─── SUPPLIED RECORDS ───
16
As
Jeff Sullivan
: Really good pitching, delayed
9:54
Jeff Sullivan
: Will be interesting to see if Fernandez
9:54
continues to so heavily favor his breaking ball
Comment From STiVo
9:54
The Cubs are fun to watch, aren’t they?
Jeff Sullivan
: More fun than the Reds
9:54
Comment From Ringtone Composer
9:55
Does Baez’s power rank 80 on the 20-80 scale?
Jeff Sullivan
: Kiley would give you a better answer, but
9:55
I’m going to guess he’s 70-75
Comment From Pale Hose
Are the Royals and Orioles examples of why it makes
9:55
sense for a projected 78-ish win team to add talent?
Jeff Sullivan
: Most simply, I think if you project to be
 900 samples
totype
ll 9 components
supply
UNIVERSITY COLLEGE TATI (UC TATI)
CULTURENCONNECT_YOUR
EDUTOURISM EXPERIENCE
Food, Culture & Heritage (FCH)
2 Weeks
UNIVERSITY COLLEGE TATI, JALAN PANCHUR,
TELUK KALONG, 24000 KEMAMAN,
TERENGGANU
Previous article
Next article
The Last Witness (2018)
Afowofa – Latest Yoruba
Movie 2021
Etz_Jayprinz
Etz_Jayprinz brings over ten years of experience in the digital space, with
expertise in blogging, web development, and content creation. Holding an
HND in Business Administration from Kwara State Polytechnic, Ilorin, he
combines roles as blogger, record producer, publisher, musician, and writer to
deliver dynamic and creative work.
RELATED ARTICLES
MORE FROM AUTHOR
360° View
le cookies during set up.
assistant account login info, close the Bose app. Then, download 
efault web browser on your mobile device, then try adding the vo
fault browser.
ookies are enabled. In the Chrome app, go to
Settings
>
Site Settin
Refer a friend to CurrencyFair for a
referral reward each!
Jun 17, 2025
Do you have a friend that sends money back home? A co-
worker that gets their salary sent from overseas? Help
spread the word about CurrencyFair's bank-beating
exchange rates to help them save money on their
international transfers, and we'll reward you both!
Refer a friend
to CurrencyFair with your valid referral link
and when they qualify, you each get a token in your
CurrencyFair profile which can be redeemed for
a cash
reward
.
───
[EXERCISE DIRECTIONS]: Above are the records; print exactly the lines from the line with "ll 9 components" to the line with "le cookies during set up.", including both, and nothing else.

[EXERCISE ANSWER]:
ll 9 components
supply
UNIVERSITY COLLEGE TATI (UC TATI)
CULTURENCONNECT_YOUR
EDUTOURISM EXPERIENCE
Food, Culture & Heritage (FCH)
2 Weeks
UNIVERSITY COLLEGE TATI, JALAN PANCHUR,
TELUK KALONG, 24000 KEMAMAN,
TERENGGANU
Previous article
Next article
The Last Witness (2018)
Afowofa – Latest Yoruba
Movie 2021
Etz_Jayprinz
Etz_Jayprinz brings over ten years of experience in the digital space, with
expertise in blogging, web development, and content creation. Holding an
HND in Business Administration from Kwara State Polytechnic, Ilorin, he
combines roles as blogger, record producer, publisher, musician, and writer to
deliver dynamic and creative work.
RELATED ARTICLES
MORE FROM AUTHOR
360° View
le cookies during set up.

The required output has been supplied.